Lawmakers did approve and send to the Governor’s desk an extension of the state’s lapse period, the time the state has after the close of the fiscal year to continue paying off bills from that fiscal year. The House maintains the extension allows the Governor to continue appropriating funding for construction projects over the next six months. The Governor’s office, however, has a different opinion. They contend that while the lapse period bill allows the state until Dec. 31 to pay contractors on existing FY 2011 construction projects, they have no authority to spend additional dollars after June 30, the start of FY2012. The Governor said he will begin the process of shutting down construction projects on Friday. According to the Illinois Road and Transportation Builders Association, a full shutdown will cost 31,000 jobs.

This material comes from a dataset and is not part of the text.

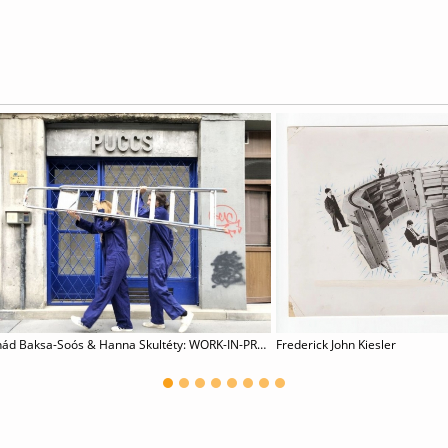
Csanád Baksa-Soós & Hanna Skultéty: WORK-IN-PROGRESS
Frederick John Kiesler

This issue puts the FY 2012 budget that sits on the Governor’s desk in limbo. Gov. Quinn, like the Senate, said that budget is “unfinished,” and most likely wants the $430 million in spending for education and human services (though reports are that number has whittled down to $280 million) to be approved by the House. Thus, both the FY 2012 budget and construction reauthorization remain uncertain. Quinn said he would work with legislators on both matters and most likely will return to Springfield in summer legislative sessions.
This situation highlights the importance of reliable federal funding to keep construction projects moving forward. With the full Illinois Jobs Now! state capital program in judicial limbo and even the state’s capital reauthorization uncertain, a multi-year federal transportation program is important to keep badly needed construction dollars flowing to the region. The Chicago Metropolitan Agency for Planning identified $80 billion in transportation infrastructure needs in Chicagoland through 2040. The top five priorities alone cost $10.5 billion and include critically needed investments such as the Elgin-O’Hare Western Bypass and the Chicago Transit Authority Red Line extension.

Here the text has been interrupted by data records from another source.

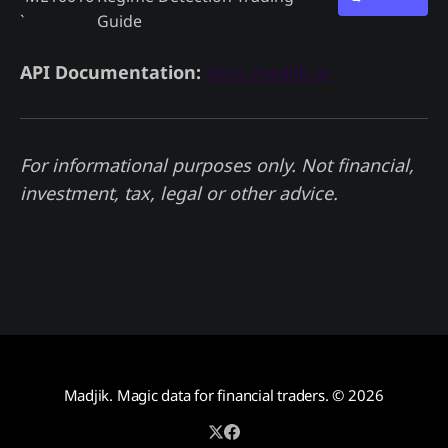
`
Guide
API Documentation:
docs.madjik.io
For informational purposes only. Not financial,
investment, tax, legal or other advice.
Madjik. Magic data for financial traders.
© 2026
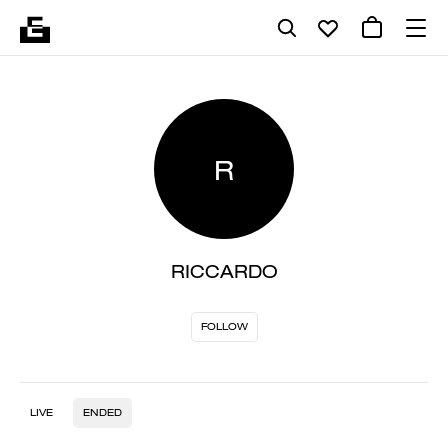
R
RICCARDO
FOLLOW
LIVE
ENDED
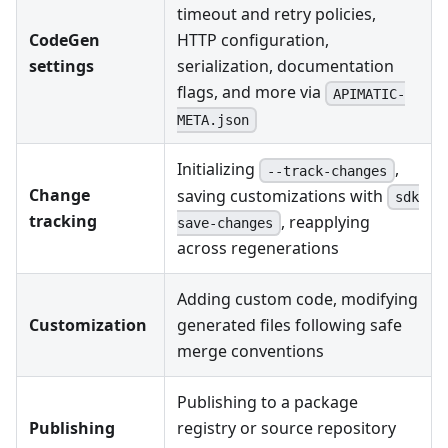
timeout and retry policies,
CodeGen
HTTP configuration,
settings
serialization, documentation
flags, and more via
APIMATIC-
META.json
Initializing
,
--track-changes
Change
saving customizations with
sdk
tracking
, reapplying
save-changes
across regenerations
Adding custom code, modifying
Customization
generated files following safe
merge conventions
Publishing to a package
Publishing
registry or source repository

Bipartisan leaders in the U.S. Senate are moving forward on a multi-year bill that could be introduced this week. MPC submitted testimony to U.S. Rep. John Mica (R- Fla.), new chairman of the House Transportation and Infrastructure Committee, supporting an approach to the federal bill that is strategic, reduces gridlock and the demand for costly transportation expenditures, makes existing transportation infrastructure more efficient, creates new financing tools, and demonstrates the value of innovative investments. We will continue to work with Transportation for America, a national collation to advocate for a new federal transportation investment strategy, through the summer.